Pernah terpikir bagaimana jika suatu saat nanti kita kehilangan orang tua kita, ayah dan ibu? Pernah membayangkan bagaimana hidup ini tanpa kehadiran mereka? Mungkin sebagian dari kita sudah mengalami kehilangan itu. Entah itu kehilangan ibu, atau kehilangan seorang ayah. Entah itu karena kematian, perceraian atau karena sebab lainnya yang membuat salah satu atau keduanya menghilang dari kehidupan kita. Dan orang-orang ini sangat mengerti sekali apa itu makna kehilangan.
Bagi yang masih mempunyai orang tua yang utuh, ada ayah dan ibu, untuk berfikir ke sana adalah hal yang menakutkan mungkin. Bagaimana tidak, hidup bersama orang yang tulus menyayangi dan mencintai kita tapi tiba-tiba harus kehilangan mereka. Itu tidak dapat dibanyangkan sama sekali. Siapa lagi yang akan menjaga kita, melindungi, mendidik kita, mengomeli kenakalan-kenakalan kita, merangkul kita saat kita terpuruk, menasehati kita dengan penuh kasih sayang. Sungguh adalah sesuatu yang tidak terbayangkan, dan tidak ingin dibayangkan.
Orang tua. Bagaimana pun keadaan mereka, mereka adalah orang tua kita. Mereka tidak "gaul", mereka "gaptek", mereka cerewet, mereka tidak fashionable, mereka tidak berpendidikan tinggi, mereka tidak kaya, mereka suka marah-marah, mereka bahkan main tangan, mereka cuek, mereka lebih milih kerjaan dibanding mengajak kita ngobrol, mereka over protectiv, mereka tetaplah mereka. Orang tua kita.
Pasti pernah sebagian dari kita menyesali hidup.

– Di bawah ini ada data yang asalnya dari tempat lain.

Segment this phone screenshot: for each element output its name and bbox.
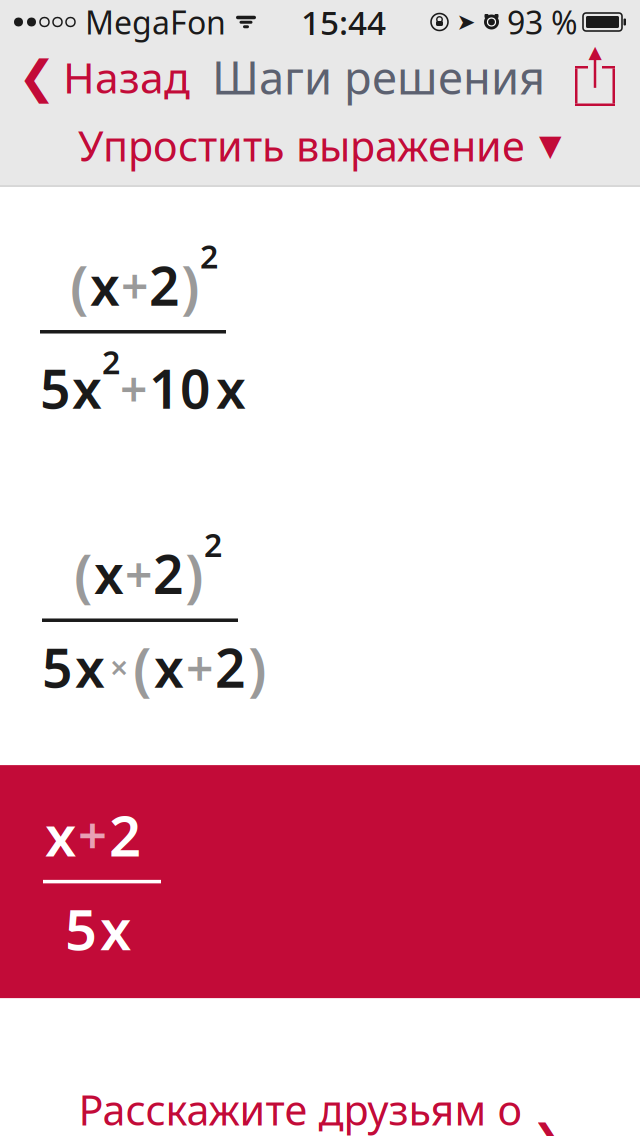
staticText: ): [185, 535, 204, 611]
staticText: (: [74, 535, 93, 611]
staticText: 5: [65, 891, 97, 966]
staticText: 2: [200, 235, 218, 277]
staticText: ▲: [588, 42, 602, 62]
staticText: 5: [40, 352, 71, 423]
button[interactable]: ❮: [0, 43, 190, 111]
staticText: ➤: [456, 9, 476, 35]
staticText: Упростить выражение: [78, 118, 525, 173]
staticText: Шаги решения: [212, 47, 545, 107]
staticText: 2: [215, 632, 246, 702]
staticText: x: [90, 250, 120, 320]
button[interactable]: Поделиться: [572, 44, 640, 110]
staticText: ): [181, 247, 200, 323]
staticText: 2: [109, 798, 141, 872]
staticText: Расскажите друзьям о Photomath: [78, 1082, 522, 1136]
staticText: +: [78, 801, 107, 868]
staticText: ×: [110, 646, 128, 688]
staticText: 2: [153, 538, 184, 609]
staticText: Назад: [63, 49, 190, 105]
staticText: x: [45, 798, 76, 872]
staticText: 2: [204, 523, 222, 566]
staticText: 2: [102, 340, 120, 383]
staticText: +: [121, 253, 148, 317]
staticText: ): [248, 629, 267, 705]
staticText: ▼: [539, 129, 562, 162]
staticText: ❯: [532, 1117, 562, 1136]
staticText: 10: [149, 352, 211, 423]
staticText: 2: [149, 250, 180, 320]
staticText: ❮: [18, 51, 56, 103]
button[interactable]: Упростить выражение: [0, 110, 640, 181]
staticText: MegaFon: [85, 1, 226, 43]
staticText: (: [70, 247, 89, 323]
staticText: 93 %: [507, 1, 578, 43]
button[interactable]: Расскажите друзьям о Photomath: [0, 1068, 640, 1136]
staticText: 15:44: [301, 0, 386, 44]
staticText: (: [133, 629, 152, 705]
staticText: x: [154, 632, 184, 702]
staticText: +: [186, 635, 213, 699]
staticText: +: [125, 542, 152, 605]
staticText: x: [94, 538, 124, 609]
staticText: +: [120, 356, 147, 420]
staticText: 5: [42, 632, 73, 702]
staticText: x: [75, 632, 105, 702]
staticText: x: [216, 352, 246, 423]
staticText: x: [100, 891, 131, 966]
staticText: x: [72, 352, 102, 423]
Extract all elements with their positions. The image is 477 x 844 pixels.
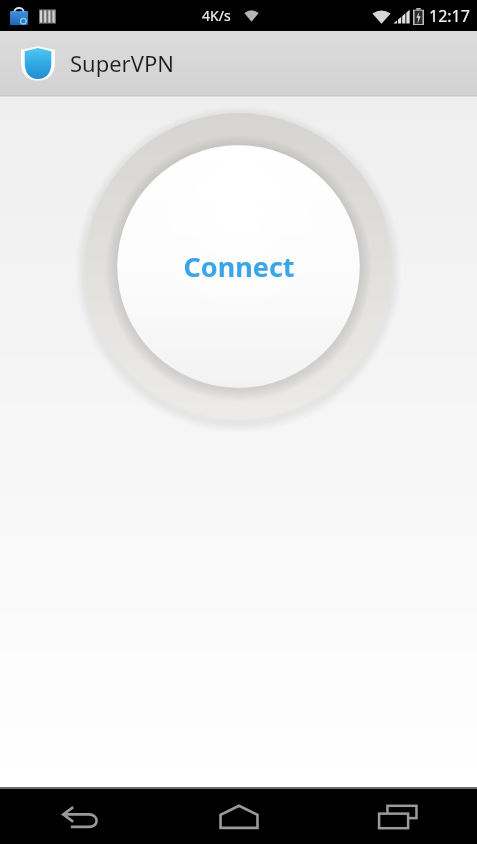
button[interactable]: Recent apps bbox=[318, 789, 477, 844]
button[interactable]: Back bbox=[0, 789, 159, 844]
button[interactable]: Home bbox=[159, 789, 318, 844]
staticText: SuperVPN bbox=[70, 48, 174, 78]
staticText: 12:17 bbox=[429, 5, 470, 27]
staticText: 4K/s bbox=[202, 6, 231, 25]
button[interactable]: Connect bbox=[82, 110, 395, 423]
staticText: Connect bbox=[183, 248, 295, 285]
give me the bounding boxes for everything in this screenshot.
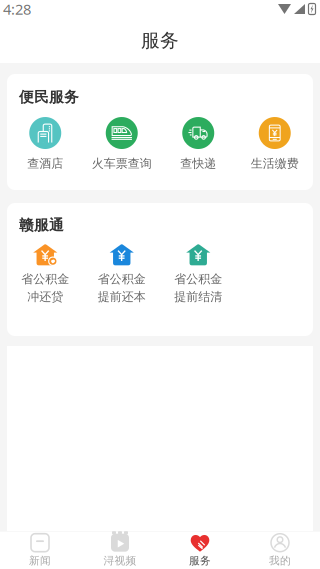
button[interactable]: 省公积金 [84, 244, 160, 304]
staticText: 省公积金 [174, 272, 222, 286]
staticText: 我的 [269, 554, 291, 567]
staticText: 冲还贷 [27, 289, 63, 304]
button[interactable]: 新闻 [0, 531, 80, 569]
staticText: 服务 [189, 554, 211, 567]
staticText: 查酒店 [27, 156, 63, 171]
button[interactable]: 省公积金 [7, 244, 84, 304]
staticText: 提前结清 [174, 289, 222, 304]
staticText: 浔视频 [104, 554, 136, 567]
button[interactable]: 火车票查询 [84, 117, 160, 171]
button[interactable]: 服务 [160, 531, 240, 569]
staticText: 火车票查询 [92, 156, 152, 171]
button[interactable]: 省公积金 [160, 244, 236, 304]
staticText: 便民服务 [19, 88, 79, 106]
staticText: 4:28 [3, 0, 31, 19]
button[interactable]: 生活缴费 [236, 117, 313, 171]
staticText: 赣服通 [19, 216, 64, 234]
button[interactable]: 查酒店 [7, 117, 84, 171]
staticText: 生活缴费 [251, 156, 299, 171]
staticText: 服务 [141, 29, 179, 52]
staticText: 提前还本 [98, 289, 146, 304]
button[interactable]: 查快递 [160, 117, 236, 171]
staticText: 省公积金 [98, 272, 146, 286]
staticText: 查快递 [180, 156, 216, 171]
button[interactable]: 我的 [240, 531, 320, 569]
staticText: 新闻 [29, 554, 51, 567]
staticText: 省公积金 [21, 272, 69, 286]
button[interactable]: 浔视频 [80, 531, 160, 569]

Kenapa harus hidup dalam kesusahan? kenapa kita tidak dilahirkan dari otang tua yang kaya, berkecukupan, tidak malu-maluin? Ah, teman. Hidup tidak akan berpihak pada orang seperti kita yang suka mengeluh dan jauh dari bersyukur. Hidup bahagia hanya bagi orang-orang yang mau mensyukuri apa yang ada padanya. Dan orang yang dengan keikhlasannya mau untuk menerima keadaanya. Hidup bahagia hanya bagi orang yang mau mengambil pelajaran dalam setiap kejadiam yang menimpanya. Dan mau merubah segala ketidakberdayaan menjadi kebanggaan. Hidup bahagia hanya bagi mereka yang mencintai orang tuanya melebihi cinta pada dirinya sendiri. Bagaimana dengan kita? Kita yang seperti ini? Kita yang selalu "menjauhi" mereka, orang tua kita.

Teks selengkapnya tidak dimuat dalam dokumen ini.